# I'm lost and not sure how to proceed.



## West (Jul 4, 2017)

I'm sitting in a Mcdonalds lobby trying to wrap my head around the issue that is my marriage. I want nothing more than to work it out but I don't think I have the patience and strength to continue and I'm also too frightened and weak to want to leave her. We have 2 boys whom she states she regrets and doesn't want and I know that should be the slap in the face for me to end it. But I come from having only one parent and I know how difficult it is. She claims she hates me but that I can keep trying to change it. I took my vows seriously and feel like I should make it work, but she doesn't want to help. I've always been a great problem solver/fixer and it's tearing me apart that I'm making no progress with this. I've done my homework too, trying to apply any and everything to work but I feel she is so dead set on it not working out that she doesn't see all the effort I put in. Does anyone every change in the end to make things work. Can one person really change anothers view twards them. If so, how. 

Sent from my SM-N910T using Tapatalk


----------



## EleGirl (Dec 3, 2011)

West said:


> I'm sitting in a Mcdonalds lobby trying to wrap my head around the issue that is my marriage. I want nothing more than to work it out but I don't think I have the patience and strength to continue and I'm also too frightened and weak to want to leave her. We have 2 boys whom she states she regrets and doesn't want and I know that should be the slap in the face for me to end it. But I come from having only one parent and I know how difficult it is. She claims she hates me but that I can keep trying to change it. I took my vows seriously and feel like I should make it work, but she doesn't want to help. I've always been a great problem solver/fixer and it's tearing me apart that I'm making no progress with this. I've done my homework too, trying to apply any and everything to work but I feel she is so dead set on it not working out that she doesn't see all the effort I put in. Does anyone every change in the end to make things work. Can one person really change anothers view twards them. If so, how.

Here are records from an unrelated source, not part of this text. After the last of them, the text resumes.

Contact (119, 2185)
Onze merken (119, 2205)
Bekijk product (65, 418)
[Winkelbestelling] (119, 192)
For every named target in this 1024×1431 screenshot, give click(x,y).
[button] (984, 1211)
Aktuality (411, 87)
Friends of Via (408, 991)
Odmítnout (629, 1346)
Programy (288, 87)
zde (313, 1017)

Yes, a person can change another's view towards them. How? You have to change yourself.

You are letting her intimidate you and push you around.

Get the book "No More Mr. Nice Guy"... read it. Do it.

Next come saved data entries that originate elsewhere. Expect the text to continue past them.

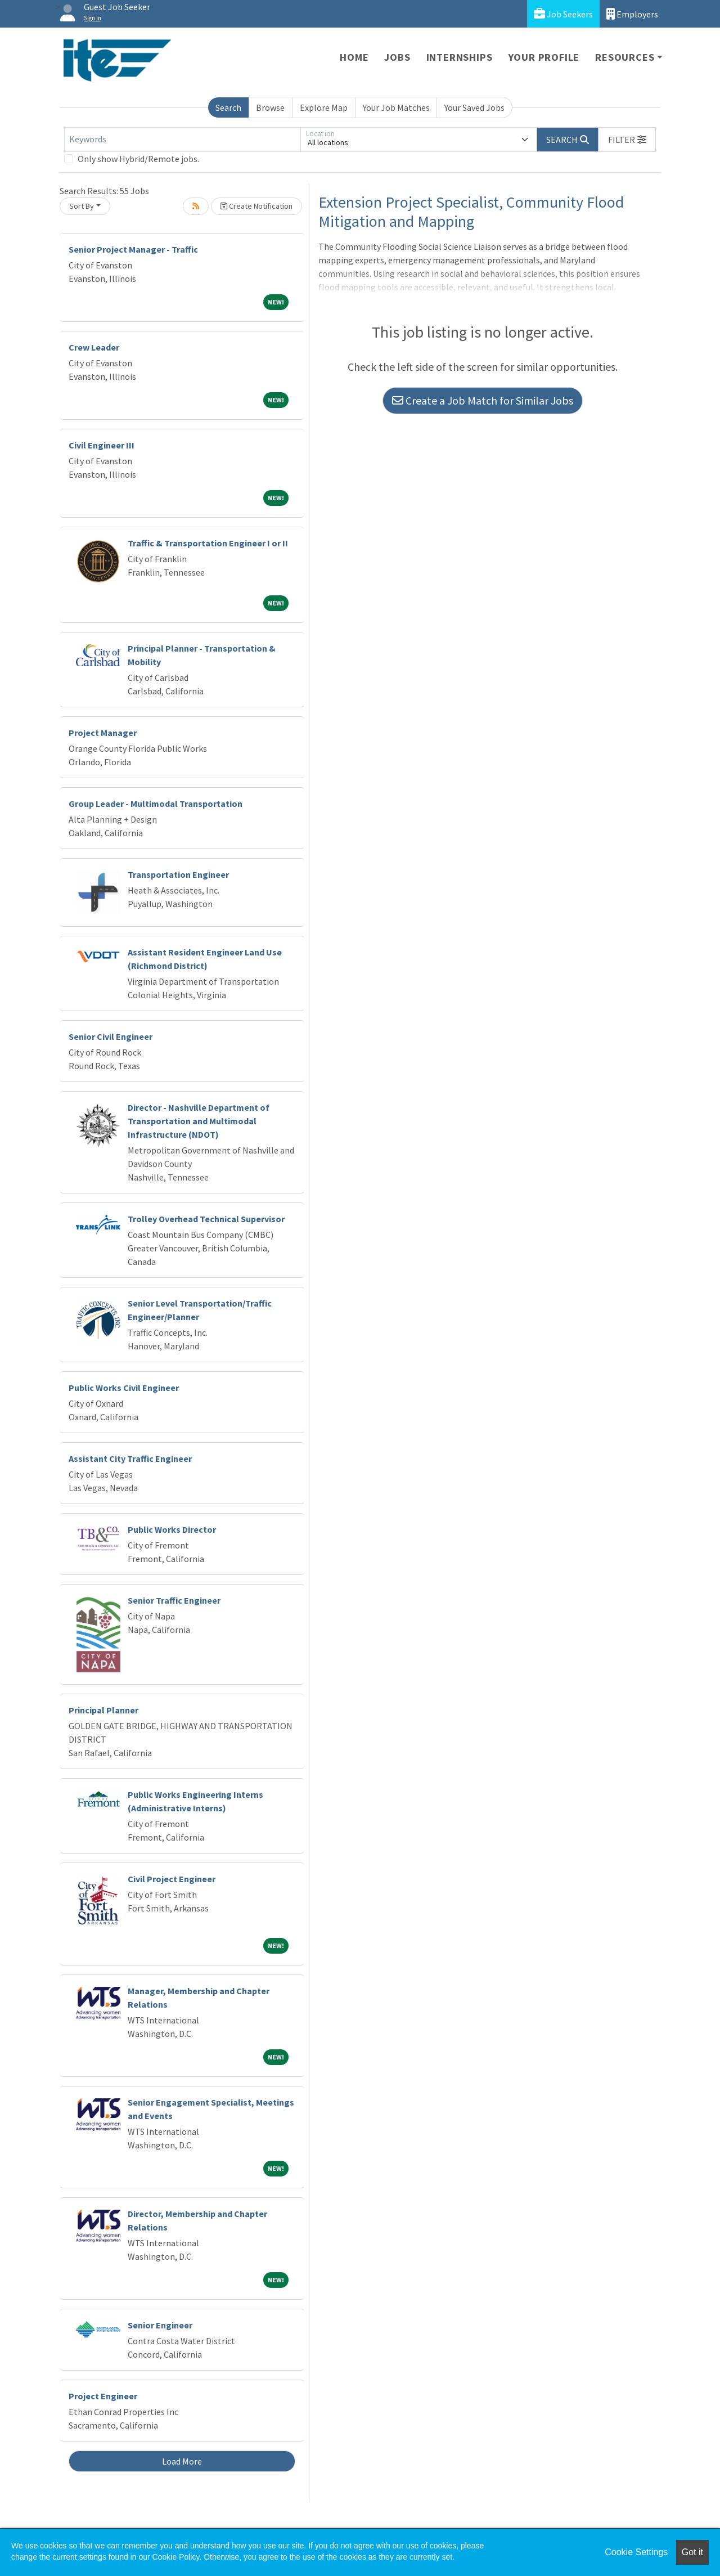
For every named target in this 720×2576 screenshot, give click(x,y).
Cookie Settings (636, 2552)
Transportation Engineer (178, 874)
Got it (692, 2552)
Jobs (397, 57)
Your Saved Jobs (474, 107)
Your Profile (544, 57)
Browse (270, 107)
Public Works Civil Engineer (124, 1387)
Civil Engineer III (101, 445)
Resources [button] (624, 57)
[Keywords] (182, 139)
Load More (182, 2461)
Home (354, 57)
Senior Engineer (160, 2325)
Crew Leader (94, 347)
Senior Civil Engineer (110, 1036)
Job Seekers (563, 14)
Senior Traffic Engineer (174, 1600)
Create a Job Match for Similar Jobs (482, 400)
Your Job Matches (396, 107)
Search (228, 107)
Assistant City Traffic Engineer (130, 1458)
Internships (459, 57)
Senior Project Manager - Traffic (133, 249)
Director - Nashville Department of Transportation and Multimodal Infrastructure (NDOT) (198, 1121)
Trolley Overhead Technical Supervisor (206, 1218)
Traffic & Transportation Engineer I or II (208, 543)
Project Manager (103, 732)
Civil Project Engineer (171, 1878)
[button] (627, 139)
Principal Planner (103, 1710)
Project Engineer (103, 2396)
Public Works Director (172, 1529)
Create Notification (256, 206)
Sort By (81, 206)
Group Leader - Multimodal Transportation (155, 803)
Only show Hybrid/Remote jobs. (138, 158)
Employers (632, 14)
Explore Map (324, 107)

Part of the problem right now is that she wants attention and she will act out to get it. That's why she posts all the photos. When she acts out with you, she is getting your attention. Stop giving her attention for her acting badly.

Go home and tell her that you want your marriage to work and would love for her to work with you to fix it. But you know that you cannot make her do anything. So she is free to leave if she does not want to work on the marriage. But you will not move out of the home with your children and she cannot move your children out of the family home.

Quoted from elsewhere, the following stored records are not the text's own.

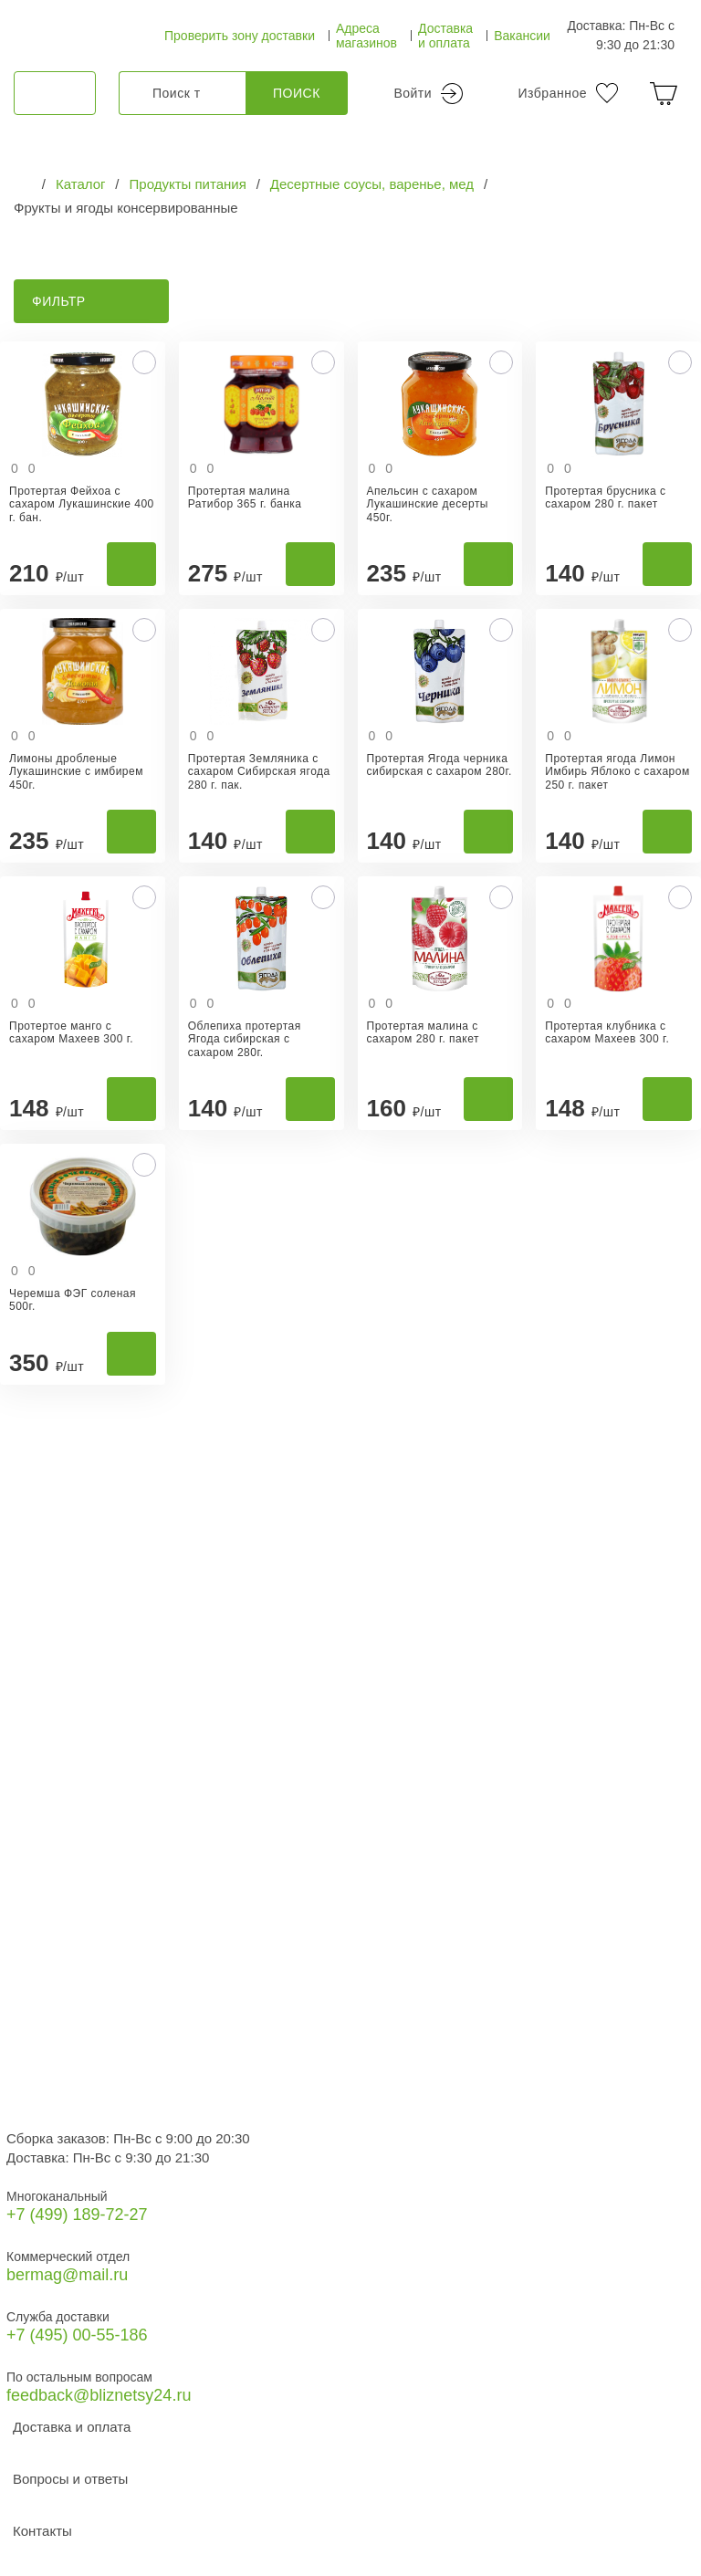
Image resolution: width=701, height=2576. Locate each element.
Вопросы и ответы (70, 2479)
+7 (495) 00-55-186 (77, 2335)
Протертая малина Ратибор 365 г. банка (245, 497)
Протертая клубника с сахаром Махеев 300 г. (607, 1032)
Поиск (296, 93)
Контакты (42, 2531)
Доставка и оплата (445, 35)
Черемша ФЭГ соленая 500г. (72, 1300)
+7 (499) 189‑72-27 (77, 2214)
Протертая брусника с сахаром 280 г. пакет (605, 497)
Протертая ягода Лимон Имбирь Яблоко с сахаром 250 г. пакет (617, 771)
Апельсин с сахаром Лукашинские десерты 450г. (428, 504)
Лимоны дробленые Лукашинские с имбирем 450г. (76, 771)
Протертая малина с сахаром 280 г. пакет (423, 1032)
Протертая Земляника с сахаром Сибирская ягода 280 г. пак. (259, 771)
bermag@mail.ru (67, 2275)
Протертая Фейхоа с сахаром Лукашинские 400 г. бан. (81, 504)
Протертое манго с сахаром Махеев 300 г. (71, 1032)
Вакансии (522, 35)
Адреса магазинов (366, 35)
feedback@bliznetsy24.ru (98, 2395)
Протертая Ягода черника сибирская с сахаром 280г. (439, 765)
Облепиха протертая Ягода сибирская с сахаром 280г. (244, 1039)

I doubt that she dislikes her children as much as she says she does. It's an attention getting act she's putting on. 

Then focus on yourself and your children.

When you change an environment, everything and every creature it in has to change to adapt. When you change, she will have to change or leave. 

After you read "No More Mr. Nice Guy" read the books "Love Busters" and "His Needs, Her Needs". These books tell you what you have to do to rebuild your relationship with her... and what she needs to do. So if she decides to start working on the marriage, she will also need to read LB and HN/HN.


----------



## West (Jul 4, 2017)

EleGirl said:


> Yes, a person can change another's view towards them. How? You have to change yourself.
> 
> You are letting her intimidate you and push you around.
> 
> ...


Thank you. I'll start reading right away

Sent from my SM-N910T using Tapatalk


----------



## aine (Feb 15, 2014)

Elle's advice is spot on, your wife sounds like she is 'cutting off her nose to spite her face' to try and hurt you. You have to turn off that switch and stop feeding into her drama. I know it is difficult.

Be firm with her but kind.


----------



## farsidejunky (Mar 19, 2014)

Monumental effort is meaningless to one who does not have the ability for gratitude.

You can't "fix" her. You can't change her. Why would you even want to? You can only fix or change yourself. 

Additionally, only a dysfunctional person would entertain the notion of abandoning their sons.

If you continue to hang on, this will likely get worse. 



West said:


> I'm sitting in a Mcdonalds lobby trying to wrap my head around the issue that is my marriage. I want nothing more than to work it out but I don't think I have the patience and strength to continue and I'm also too frightened and weak to want to leave her. We have 2 boys whom she states she regrets and doesn't want and I know that should be the slap in the face for me to end it. But I come from having only one parent and I know how difficult it is. She claims she hates me but that I can keep trying to change it. I took my vows seriously and feel like I should make it work, but she doesn't want to help. I've always been a great problem solver/fixer and it's tearing me apart that I'm making no progress with this. I've done my homework too, trying to apply any and everything to work but I feel she is so dead set on it not working out that she doesn't see all the effort I put in. Does anyone every change in the end to make things work. Can one person really change anothers view twards them. If so, how.
> 
> Sent from my SM-N910T using Tapatalk


----------